(Dataset records begins)

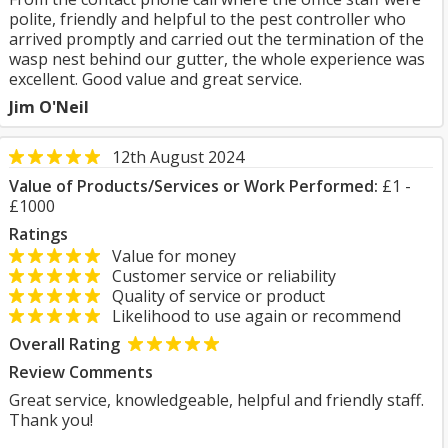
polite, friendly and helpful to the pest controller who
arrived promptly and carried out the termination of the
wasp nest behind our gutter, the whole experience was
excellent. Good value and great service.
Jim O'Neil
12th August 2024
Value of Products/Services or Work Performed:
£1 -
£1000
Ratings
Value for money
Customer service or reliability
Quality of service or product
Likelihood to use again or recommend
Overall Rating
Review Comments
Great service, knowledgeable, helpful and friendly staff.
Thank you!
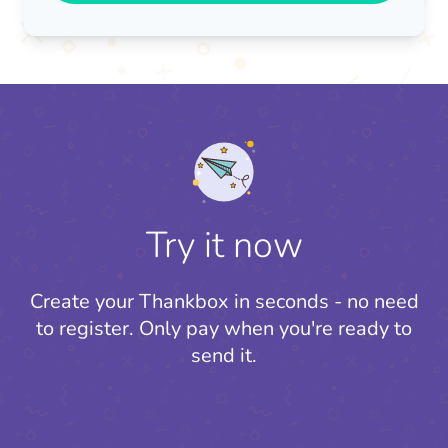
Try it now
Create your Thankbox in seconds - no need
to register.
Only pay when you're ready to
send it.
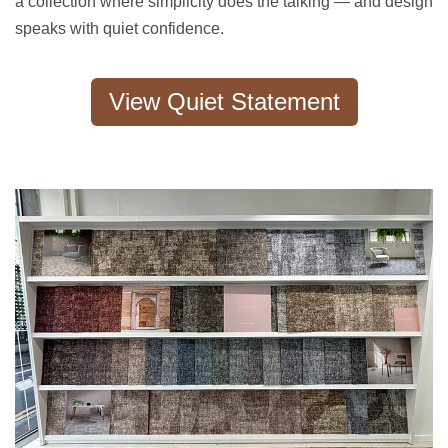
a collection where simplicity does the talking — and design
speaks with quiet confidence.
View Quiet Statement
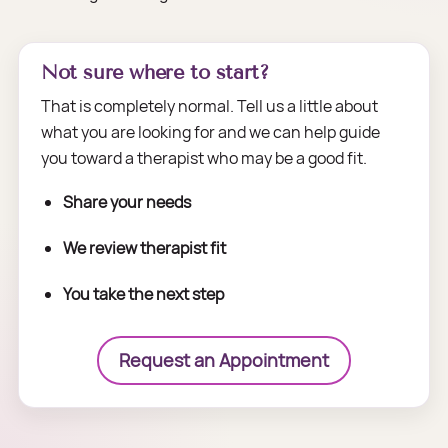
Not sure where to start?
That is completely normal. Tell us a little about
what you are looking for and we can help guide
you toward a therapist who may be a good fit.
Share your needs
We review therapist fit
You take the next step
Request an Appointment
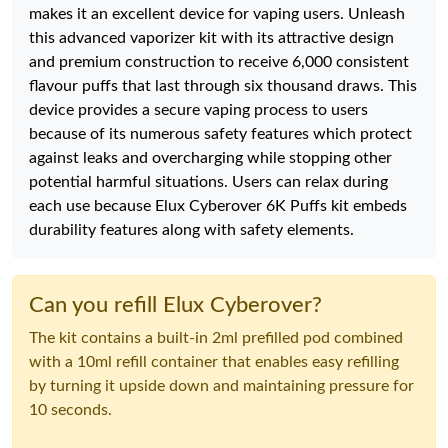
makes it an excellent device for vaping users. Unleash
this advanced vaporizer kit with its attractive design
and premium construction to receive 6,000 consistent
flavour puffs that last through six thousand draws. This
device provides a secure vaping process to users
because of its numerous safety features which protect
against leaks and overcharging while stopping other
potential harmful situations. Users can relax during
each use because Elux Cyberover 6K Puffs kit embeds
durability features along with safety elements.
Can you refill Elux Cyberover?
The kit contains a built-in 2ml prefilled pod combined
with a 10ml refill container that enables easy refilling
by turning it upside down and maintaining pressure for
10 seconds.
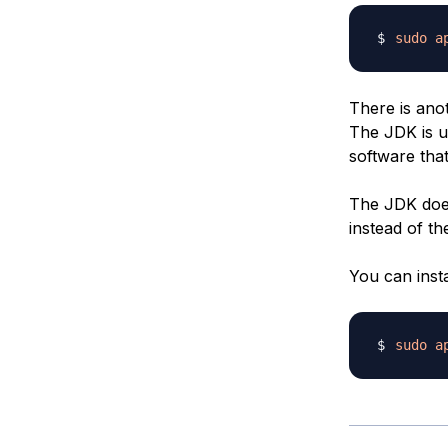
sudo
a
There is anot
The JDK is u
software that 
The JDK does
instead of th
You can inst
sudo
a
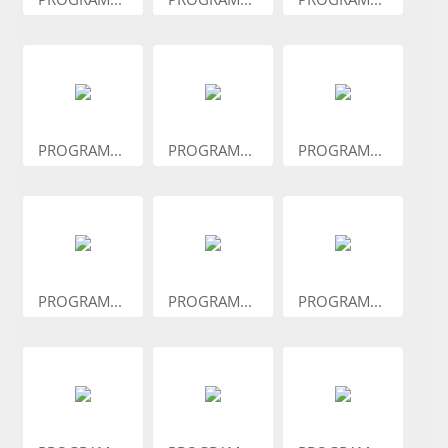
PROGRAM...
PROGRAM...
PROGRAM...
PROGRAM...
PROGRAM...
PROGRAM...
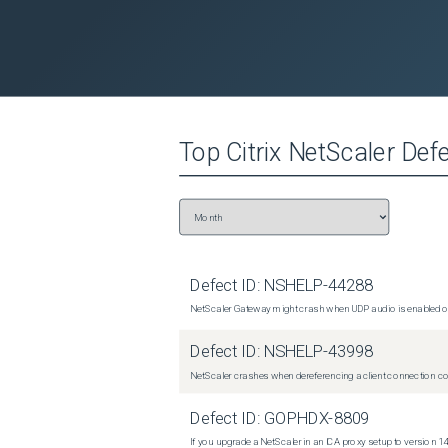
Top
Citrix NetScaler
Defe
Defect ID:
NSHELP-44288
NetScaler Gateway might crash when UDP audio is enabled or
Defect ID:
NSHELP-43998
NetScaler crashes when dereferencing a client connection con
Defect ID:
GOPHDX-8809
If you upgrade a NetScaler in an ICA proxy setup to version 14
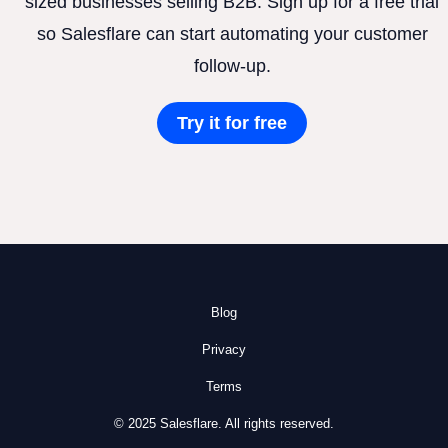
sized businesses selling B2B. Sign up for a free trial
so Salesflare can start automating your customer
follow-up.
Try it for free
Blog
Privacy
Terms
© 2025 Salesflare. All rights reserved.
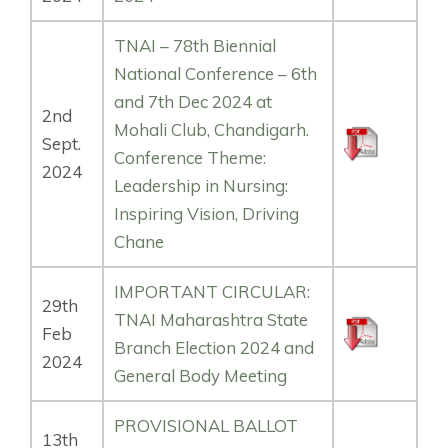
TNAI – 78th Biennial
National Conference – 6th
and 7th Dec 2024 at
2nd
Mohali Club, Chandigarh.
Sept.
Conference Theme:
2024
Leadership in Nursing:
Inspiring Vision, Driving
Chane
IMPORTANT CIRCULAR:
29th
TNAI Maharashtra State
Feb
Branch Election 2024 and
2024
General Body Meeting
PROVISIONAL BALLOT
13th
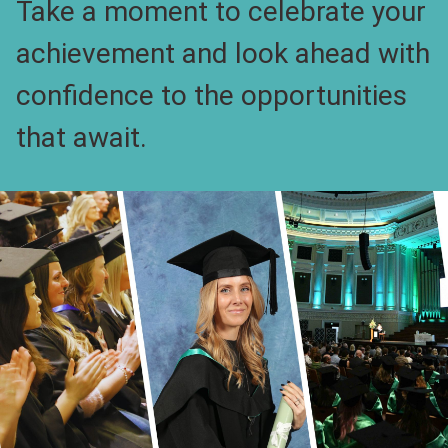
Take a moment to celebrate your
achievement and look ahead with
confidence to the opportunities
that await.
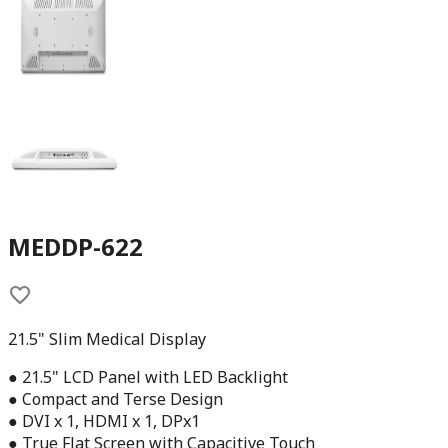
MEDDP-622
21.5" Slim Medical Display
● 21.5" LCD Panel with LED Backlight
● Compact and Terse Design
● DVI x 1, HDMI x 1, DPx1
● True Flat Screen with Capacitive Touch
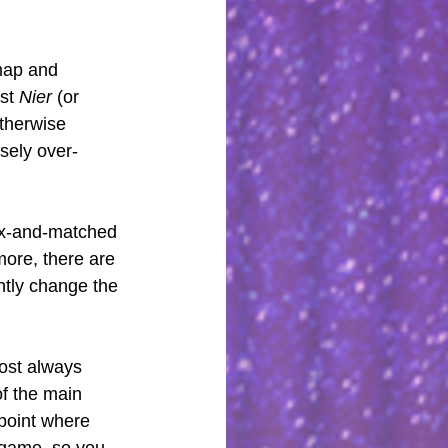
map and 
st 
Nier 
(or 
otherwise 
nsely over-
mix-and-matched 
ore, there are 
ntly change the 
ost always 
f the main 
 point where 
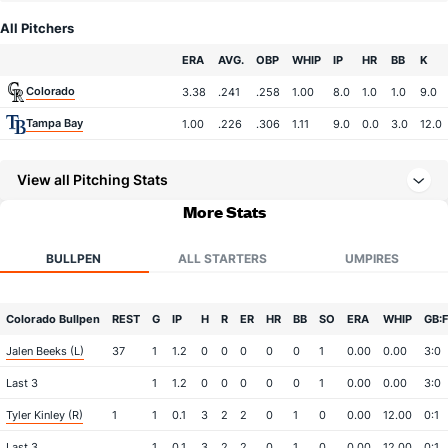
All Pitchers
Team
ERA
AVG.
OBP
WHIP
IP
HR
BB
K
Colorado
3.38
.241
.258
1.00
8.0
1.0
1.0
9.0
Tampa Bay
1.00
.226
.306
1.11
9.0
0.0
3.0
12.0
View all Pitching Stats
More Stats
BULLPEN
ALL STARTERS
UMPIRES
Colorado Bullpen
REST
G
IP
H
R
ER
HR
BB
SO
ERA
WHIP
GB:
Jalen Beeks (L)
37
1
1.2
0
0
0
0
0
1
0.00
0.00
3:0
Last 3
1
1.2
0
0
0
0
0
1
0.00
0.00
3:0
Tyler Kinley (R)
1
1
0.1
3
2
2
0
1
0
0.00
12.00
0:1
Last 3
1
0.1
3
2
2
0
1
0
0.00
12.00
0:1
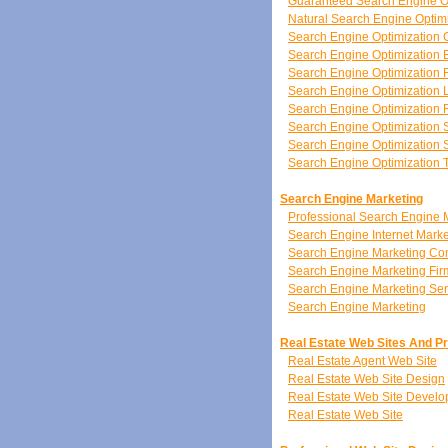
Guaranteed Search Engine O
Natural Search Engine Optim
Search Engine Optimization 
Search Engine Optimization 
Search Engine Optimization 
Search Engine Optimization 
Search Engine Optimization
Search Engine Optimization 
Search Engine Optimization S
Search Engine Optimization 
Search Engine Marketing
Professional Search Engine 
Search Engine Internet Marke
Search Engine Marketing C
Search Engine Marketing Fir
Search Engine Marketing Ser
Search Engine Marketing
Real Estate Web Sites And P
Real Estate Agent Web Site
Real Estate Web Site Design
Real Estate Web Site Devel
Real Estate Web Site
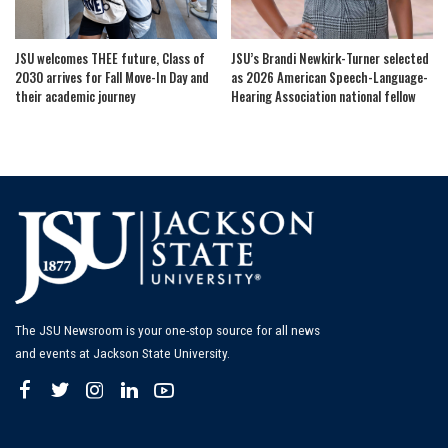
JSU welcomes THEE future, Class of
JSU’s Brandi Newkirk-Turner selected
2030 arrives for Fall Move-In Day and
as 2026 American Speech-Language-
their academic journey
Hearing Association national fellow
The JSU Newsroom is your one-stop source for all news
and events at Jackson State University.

(Dataset records ends)

Task to complete:
The records are to be returned verbatim. Skip any picture they contain.

Exercise solution:
polite, friendly and helpful to the pest controller who
arrived promptly and carried out the termination of the
wasp nest behind our gutter, the whole experience was
excellent. Good value and great service.
Jim O'Neil
12th August 2024
Value of Products/Services or Work Performed:
£1 -
£1000
Ratings
Value for money
Customer service or reliability
Quality of service or product
Likelihood to use again or recommend
Overall Rating
Review Comments
Great service, knowledgeable, helpful and friendly staff.
Thank you!
Try it now
Create your Thankbox in seconds - no need
to register.
Only pay when you're ready to
send it.
a collection where simplicity does the talking — and design
speaks with quiet confidence.
View Quiet Statement
Not sure where to start?
That is completely normal. Tell us a little about
what you are looking for and we can help guide
you toward a therapist who may be a good fit.
Share your needs
We review therapist fit
You take the next step
Request an Appointment
makes it an excellent device for vaping users. Unleash
this advanced vaporizer kit with its attractive design
and premium construction to receive 6,000 consistent
flavour puffs that last through six thousand draws. This
device provides a secure vaping process to users
because of its numerous safety features which protect
against leaks and overcharging while stopping other
potential harmful situations. Users can relax during
each use because Elux Cyberover 6K Puffs kit embeds
durability features along with safety elements.
Can you refill Elux Cyberover?
The kit contains a built-in 2ml prefilled pod combined
with a 10ml refill container that enables easy refilling
by turning it upside down and maintaining pressure for
10 seconds.
sudo
a
There is anot
The JDK is u
software that 
The JDK does
instead of th
You can inst
sudo
a
PROGRAM...
PROGRAM...
PROGRAM...
PROGRAM...
PROGRAM...
PROGRAM...
Top
Citrix NetScaler
Defe
Defect ID:
NSHELP-44288
NetScaler Gateway might crash when UDP audio is enabled or
Defect ID:
NSHELP-43998
NetScaler crashes when dereferencing a client connection con
Defect ID:
GOPHDX-8809
If you upgrade a NetScaler in an ICA proxy setup to version 14
sized businesses selling B2B. Sign up for a free trial
so Salesflare can start automating your customer
follow-up.
Try it for free
Blog
Privacy
Terms
© 2025 Salesflare. All rights reserved.
TNAI – 78th Biennial
National Conference – 6th
and 7th Dec 2024 at
2nd
Mohali Club, Chandigarh.
Sept.
Conference Theme:
2024
Leadership in Nursing:
Inspiring Vision, Driving
Chane
IMPORTANT CIRCULAR:
29th
TNAI Maharashtra State
Feb
Branch Election 2024 and
2024
General Body Meeting
PROVISIONAL BALLOT
13th
Take a moment to celebrate your
achievement and look ahead with
confidence to the opportunities
that await.
MEDDP-622
21.5" Slim Medical Display
● 21.5" LCD Panel with LED Backlight
● Compact and Terse Design
● DVI x 1, HDMI x 1, DPx1
● True Flat Screen with Capacitive Touch
map and 
st 
Nier 
(or 
otherwise 
nsely over-
mix-and-matched 
ore, there are 
ntly change the 
ost always 
f the main 
 point where 
All Pitchers
Team
ERA
AVG.
OBP
WHIP
IP
HR
BB
K
Colorado
3.38
.241
.258
1.00
8.0
1.0
1.0
9.0
Tampa Bay
1.00
.226
.306
1.11
9.0
0.0
3.0
12.0
View all Pitching Stats
More Stats
BULLPEN
ALL STARTERS
UMPIRES
Colorado Bullpen
REST
G
IP
H
R
ER
HR
BB
SO
ERA
WHIP
GB:
Jalen Beeks (L)
37
1
1.2
0
0
0
0
0
1
0.00
0.00
3:0
Last 3
1
1.2
0
0
0
0
0
1
0.00
0.00
3:0
Tyler Kinley (R)
1
1
0.1
3
2
2
0
1
0
0.00
12.00
0:1
Last 3
1
0.1
3
2
2
0
1
0
0.00
12.00
0:1
Guaranteed Search Engine O
Natural Search Engine Optim
Search Engine Optimization 
Search Engine Optimization 
Search Engine Optimization 
Search Engine Optimization 
Search Engine Optimization
Search Engine Optimization 
Search Engine Optimization S
Search Engine Optimization 
Search Engine Marketing
Professional Search Engine 
Search Engine Internet Marke
Search Engine Marketing C
Search Engine Marketing Fir
Search Engine Marketing Ser
Search Engine Marketing
Real Estate Web Sites And P
Real Estate Agent Web Site
Real Estate Web Site Design
Real Estate Web Site Devel
Real Estate Web Site
JSU welcomes THEE future, Class of
JSU’s Brandi Newkirk-Turner selected
2030 arrives for Fall Move-In Day and
as 2026 American Speech-Language-
their academic journey
Hearing Association national fellow
The JSU Newsroom is your one-stop source for all news
and events at Jackson State University.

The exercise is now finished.